A long time ago, a few of my friends decided to start a ministry. By the standards of my other compatriots and I, it was a ridiculous one – a skateboard ministry.  It began with putting on skateboard demonstrations at camp meeting and was one of these testimony-based ministries that seemed incredibly cliché. “You like skateboarding, right kid? Well, we do too! Come let us tell you why you should be a Christian!” By technicality, we were still “friends” or at least friendly acquaintances, but I didn’t hide my ridicule of them behind their back, and would definitely not be considered a “supporter” of them, not that I wanted to.


Whenever ministries get all ham-fisted and excited, I tend to be suspicious, touting C. S. Lewis’s  quote about God being, “no fonder of intellectual slackers than any other slackers,” to justify my suspicions about the worldly oblivious. There’s something about an over-zealous canvaser or a high-aspiring bible worker that makes me want to say, “Really dude? You think these mean streets are going to bend to your ministerial formula? Welcome to the real world.”


Fast forward ten years later, and this group floats into my Instagram feed as a suggested page. It’s a skateboard ministry that has been making its way across Europe, ending at a 3-day Christian music festival Woodstock in London, like some British Woodstock for Jesus. Sure enough, it was the same guys I had blown off. I kept repeating their story as they helped build this huge outdoor skatepark and preached to an eager crowd, while I went through the ministerial version of an Avril Lavigne song.

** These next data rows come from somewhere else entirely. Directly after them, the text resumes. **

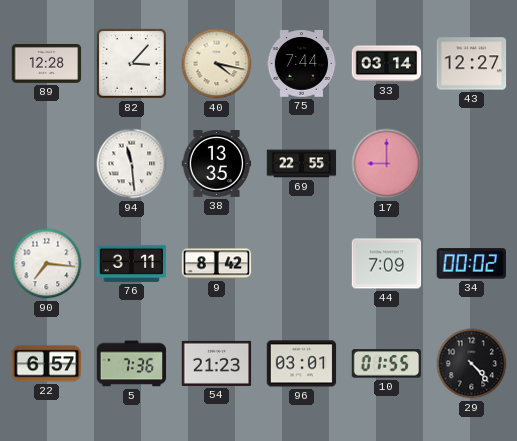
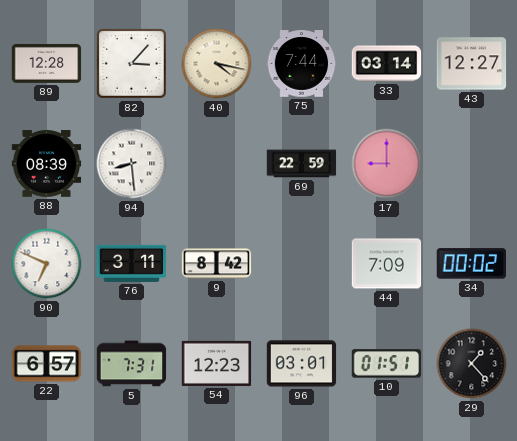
88: none -> 08:39
94: 11:29 -> 8:29
38: 13:35 -> none
69: 22:55 -> 22:59
90: 7:16 -> 6:49
5: 7:36 -> 7:31
54: 21:23 -> 12:23
10: 01:55 -> 01:51
29: 4:23 -> 1:23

The pithy adage “God doesn’t call the qualified; He qualifies the called” seems to get thrown around whenever witnessing is is required and moral is low, and though it doesn’t negate the significance of personal gifts and talents, it does seem to be what Paul communicates in 1 Corinthians 1. Yes, we might use a strange language, and seem eccentric and “outside” to those we are trying to reach. That doesn’t mean we shouldn’t try. Of course, what we do might seem inefficient. God will be helping us. How could our portion hold up in comparison?  I failed to recognize this when my friends began their ministry in the woods of Wisconsin. Thank God they did.